Saved entries:
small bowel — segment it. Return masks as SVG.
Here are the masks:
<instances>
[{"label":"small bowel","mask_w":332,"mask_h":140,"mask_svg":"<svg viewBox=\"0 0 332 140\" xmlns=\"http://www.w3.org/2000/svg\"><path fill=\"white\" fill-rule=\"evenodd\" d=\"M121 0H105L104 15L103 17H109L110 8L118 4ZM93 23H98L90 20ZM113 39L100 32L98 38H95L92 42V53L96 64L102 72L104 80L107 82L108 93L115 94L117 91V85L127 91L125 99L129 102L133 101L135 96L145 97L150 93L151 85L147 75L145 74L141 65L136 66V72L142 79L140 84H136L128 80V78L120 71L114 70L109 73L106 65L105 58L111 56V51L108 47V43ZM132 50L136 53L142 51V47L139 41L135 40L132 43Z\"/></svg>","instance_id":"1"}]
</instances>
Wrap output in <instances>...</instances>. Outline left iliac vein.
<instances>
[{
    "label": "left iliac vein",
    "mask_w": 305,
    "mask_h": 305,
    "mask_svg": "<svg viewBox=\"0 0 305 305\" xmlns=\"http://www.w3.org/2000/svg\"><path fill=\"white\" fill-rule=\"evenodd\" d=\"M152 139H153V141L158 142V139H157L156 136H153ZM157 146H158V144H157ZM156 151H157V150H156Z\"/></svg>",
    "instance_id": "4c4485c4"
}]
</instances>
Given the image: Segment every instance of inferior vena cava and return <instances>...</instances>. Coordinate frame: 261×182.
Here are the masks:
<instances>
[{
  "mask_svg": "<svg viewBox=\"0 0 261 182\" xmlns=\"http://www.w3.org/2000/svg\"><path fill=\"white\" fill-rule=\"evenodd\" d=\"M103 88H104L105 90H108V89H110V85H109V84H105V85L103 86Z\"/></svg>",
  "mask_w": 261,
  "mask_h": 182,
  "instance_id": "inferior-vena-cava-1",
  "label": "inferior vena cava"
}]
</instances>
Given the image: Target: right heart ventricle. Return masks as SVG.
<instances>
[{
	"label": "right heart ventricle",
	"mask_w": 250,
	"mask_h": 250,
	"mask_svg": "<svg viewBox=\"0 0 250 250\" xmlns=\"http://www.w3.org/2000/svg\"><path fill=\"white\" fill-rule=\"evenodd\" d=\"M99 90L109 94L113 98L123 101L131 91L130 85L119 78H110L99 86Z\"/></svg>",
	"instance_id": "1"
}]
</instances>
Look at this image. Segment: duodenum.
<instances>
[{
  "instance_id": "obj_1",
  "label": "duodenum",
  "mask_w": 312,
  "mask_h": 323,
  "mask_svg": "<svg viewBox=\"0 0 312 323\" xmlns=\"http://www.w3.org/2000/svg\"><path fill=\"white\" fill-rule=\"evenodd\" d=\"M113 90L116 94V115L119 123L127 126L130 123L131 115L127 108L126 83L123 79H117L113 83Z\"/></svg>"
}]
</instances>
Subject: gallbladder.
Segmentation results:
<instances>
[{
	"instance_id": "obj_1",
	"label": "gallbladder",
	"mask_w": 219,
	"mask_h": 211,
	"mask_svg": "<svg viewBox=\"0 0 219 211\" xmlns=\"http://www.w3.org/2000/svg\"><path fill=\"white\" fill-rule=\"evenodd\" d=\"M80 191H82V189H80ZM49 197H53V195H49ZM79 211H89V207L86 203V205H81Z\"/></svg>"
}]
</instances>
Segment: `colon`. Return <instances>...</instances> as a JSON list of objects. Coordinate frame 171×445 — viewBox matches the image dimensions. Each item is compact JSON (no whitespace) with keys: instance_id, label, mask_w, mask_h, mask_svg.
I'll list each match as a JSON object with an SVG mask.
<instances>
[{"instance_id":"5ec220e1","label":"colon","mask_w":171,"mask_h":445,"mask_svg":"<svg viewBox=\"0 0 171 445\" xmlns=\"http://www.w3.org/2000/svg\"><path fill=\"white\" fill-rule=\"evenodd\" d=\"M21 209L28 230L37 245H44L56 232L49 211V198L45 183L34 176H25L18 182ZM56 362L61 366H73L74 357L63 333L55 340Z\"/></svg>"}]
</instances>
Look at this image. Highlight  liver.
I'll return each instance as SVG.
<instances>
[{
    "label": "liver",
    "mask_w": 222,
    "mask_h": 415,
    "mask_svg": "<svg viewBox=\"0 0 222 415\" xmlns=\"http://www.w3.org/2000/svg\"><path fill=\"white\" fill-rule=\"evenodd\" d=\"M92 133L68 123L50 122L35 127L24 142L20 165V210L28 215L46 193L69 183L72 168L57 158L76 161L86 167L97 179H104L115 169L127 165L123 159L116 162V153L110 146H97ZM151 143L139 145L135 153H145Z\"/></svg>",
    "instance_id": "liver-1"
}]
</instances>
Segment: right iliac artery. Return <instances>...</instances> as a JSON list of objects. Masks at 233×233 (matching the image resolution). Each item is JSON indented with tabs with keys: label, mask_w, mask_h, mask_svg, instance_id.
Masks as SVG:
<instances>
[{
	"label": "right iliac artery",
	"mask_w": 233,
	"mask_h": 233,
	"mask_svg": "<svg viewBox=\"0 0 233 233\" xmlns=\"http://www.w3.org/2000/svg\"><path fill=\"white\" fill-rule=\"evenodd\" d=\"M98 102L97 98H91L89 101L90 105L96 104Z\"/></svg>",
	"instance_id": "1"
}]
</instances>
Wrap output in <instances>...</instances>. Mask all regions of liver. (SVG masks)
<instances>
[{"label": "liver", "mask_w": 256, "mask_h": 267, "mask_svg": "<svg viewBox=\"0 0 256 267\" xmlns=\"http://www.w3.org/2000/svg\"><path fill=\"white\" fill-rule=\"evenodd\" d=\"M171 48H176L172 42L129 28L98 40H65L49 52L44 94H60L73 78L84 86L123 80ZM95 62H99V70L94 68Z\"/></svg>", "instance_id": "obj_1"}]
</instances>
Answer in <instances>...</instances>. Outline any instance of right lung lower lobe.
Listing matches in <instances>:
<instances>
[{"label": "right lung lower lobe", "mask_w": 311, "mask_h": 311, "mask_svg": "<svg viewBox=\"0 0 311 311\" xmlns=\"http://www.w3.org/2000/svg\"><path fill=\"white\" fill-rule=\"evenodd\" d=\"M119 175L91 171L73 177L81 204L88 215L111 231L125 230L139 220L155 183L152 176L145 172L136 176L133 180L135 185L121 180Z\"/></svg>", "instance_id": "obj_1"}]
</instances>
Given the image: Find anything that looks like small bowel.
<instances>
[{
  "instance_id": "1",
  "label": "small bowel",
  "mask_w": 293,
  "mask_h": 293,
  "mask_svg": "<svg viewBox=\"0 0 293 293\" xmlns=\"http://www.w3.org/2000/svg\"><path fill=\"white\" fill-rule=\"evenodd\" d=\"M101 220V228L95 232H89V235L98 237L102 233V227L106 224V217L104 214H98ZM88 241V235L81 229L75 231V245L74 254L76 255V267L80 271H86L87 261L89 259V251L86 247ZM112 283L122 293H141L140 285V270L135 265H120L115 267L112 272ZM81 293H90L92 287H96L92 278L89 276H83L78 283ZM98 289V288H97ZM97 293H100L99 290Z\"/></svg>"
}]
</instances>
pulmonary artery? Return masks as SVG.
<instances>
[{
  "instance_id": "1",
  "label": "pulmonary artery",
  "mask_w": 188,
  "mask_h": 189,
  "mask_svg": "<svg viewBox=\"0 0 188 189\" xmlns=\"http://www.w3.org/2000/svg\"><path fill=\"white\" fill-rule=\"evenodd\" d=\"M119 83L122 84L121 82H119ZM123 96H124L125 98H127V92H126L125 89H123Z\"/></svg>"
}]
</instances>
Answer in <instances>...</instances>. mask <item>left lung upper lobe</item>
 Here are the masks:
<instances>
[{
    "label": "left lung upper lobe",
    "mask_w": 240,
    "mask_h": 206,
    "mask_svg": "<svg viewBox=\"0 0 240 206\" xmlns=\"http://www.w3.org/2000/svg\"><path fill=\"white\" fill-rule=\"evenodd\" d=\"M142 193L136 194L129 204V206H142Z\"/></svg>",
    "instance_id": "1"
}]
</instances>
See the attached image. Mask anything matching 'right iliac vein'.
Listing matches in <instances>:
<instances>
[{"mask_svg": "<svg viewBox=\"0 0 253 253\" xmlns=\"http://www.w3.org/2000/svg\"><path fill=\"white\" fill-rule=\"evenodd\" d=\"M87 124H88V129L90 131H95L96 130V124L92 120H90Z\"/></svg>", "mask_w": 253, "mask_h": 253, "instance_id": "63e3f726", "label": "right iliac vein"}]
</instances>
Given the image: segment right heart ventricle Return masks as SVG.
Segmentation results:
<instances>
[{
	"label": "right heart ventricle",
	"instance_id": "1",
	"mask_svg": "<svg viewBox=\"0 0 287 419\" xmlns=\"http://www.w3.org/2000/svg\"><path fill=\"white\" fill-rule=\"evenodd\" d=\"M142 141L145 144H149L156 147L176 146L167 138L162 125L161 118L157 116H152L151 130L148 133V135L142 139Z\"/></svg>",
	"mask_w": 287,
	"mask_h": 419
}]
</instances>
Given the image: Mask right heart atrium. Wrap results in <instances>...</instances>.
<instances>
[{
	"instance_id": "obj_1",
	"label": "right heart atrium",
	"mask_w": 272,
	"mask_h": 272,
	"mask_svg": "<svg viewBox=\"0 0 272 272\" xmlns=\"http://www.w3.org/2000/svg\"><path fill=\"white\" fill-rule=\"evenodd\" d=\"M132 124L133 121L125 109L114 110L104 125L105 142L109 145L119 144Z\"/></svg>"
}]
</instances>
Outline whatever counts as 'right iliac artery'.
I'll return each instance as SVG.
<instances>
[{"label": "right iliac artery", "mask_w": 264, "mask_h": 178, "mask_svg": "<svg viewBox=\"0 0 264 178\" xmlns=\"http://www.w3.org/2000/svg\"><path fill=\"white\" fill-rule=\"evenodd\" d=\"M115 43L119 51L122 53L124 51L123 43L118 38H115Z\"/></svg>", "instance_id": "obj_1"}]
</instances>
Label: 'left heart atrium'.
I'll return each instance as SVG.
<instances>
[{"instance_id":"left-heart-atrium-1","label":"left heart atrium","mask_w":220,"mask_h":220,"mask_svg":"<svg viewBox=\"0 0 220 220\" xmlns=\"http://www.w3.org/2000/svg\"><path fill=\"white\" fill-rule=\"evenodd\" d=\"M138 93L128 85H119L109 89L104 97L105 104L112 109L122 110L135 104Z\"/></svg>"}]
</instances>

• [Required work]:
Each line, beginning at the one that contains "See the attached" and continuing through the end of the records, must be written out exactly, first and last included.

• [Exercise output]:
See the attached image. Mask anything matching 'right iliac vein'.
Listing matches in <instances>:
<instances>
[{"mask_svg": "<svg viewBox=\"0 0 253 253\" xmlns=\"http://www.w3.org/2000/svg\"><path fill=\"white\" fill-rule=\"evenodd\" d=\"M87 124H88V129L90 131H95L96 130V124L92 120H90Z\"/></svg>", "mask_w": 253, "mask_h": 253, "instance_id": "63e3f726", "label": "right iliac vein"}]
</instances>
Given the image: segment right heart ventricle Return masks as SVG.
Segmentation results:
<instances>
[{
	"label": "right heart ventricle",
	"instance_id": "1",
	"mask_svg": "<svg viewBox=\"0 0 287 419\" xmlns=\"http://www.w3.org/2000/svg\"><path fill=\"white\" fill-rule=\"evenodd\" d=\"M142 141L145 144H149L156 147L176 146L167 138L162 125L161 118L157 116H152L151 130L148 133V135L142 139Z\"/></svg>",
	"mask_w": 287,
	"mask_h": 419
}]
</instances>
Given the image: Mask right heart atrium. Wrap results in <instances>...</instances>.
<instances>
[{
	"instance_id": "obj_1",
	"label": "right heart atrium",
	"mask_w": 272,
	"mask_h": 272,
	"mask_svg": "<svg viewBox=\"0 0 272 272\" xmlns=\"http://www.w3.org/2000/svg\"><path fill=\"white\" fill-rule=\"evenodd\" d=\"M132 124L133 121L125 109L114 110L104 125L105 142L109 145L119 144Z\"/></svg>"
}]
</instances>
Outline whatever counts as 'right iliac artery'.
I'll return each instance as SVG.
<instances>
[{"label": "right iliac artery", "mask_w": 264, "mask_h": 178, "mask_svg": "<svg viewBox=\"0 0 264 178\" xmlns=\"http://www.w3.org/2000/svg\"><path fill=\"white\" fill-rule=\"evenodd\" d=\"M115 43L119 51L122 53L124 51L123 43L118 38H115Z\"/></svg>", "instance_id": "obj_1"}]
</instances>
Label: 'left heart atrium'.
I'll return each instance as SVG.
<instances>
[{"instance_id":"left-heart-atrium-1","label":"left heart atrium","mask_w":220,"mask_h":220,"mask_svg":"<svg viewBox=\"0 0 220 220\" xmlns=\"http://www.w3.org/2000/svg\"><path fill=\"white\" fill-rule=\"evenodd\" d=\"M138 93L128 85H119L109 89L104 97L105 104L112 109L122 110L135 104Z\"/></svg>"}]
</instances>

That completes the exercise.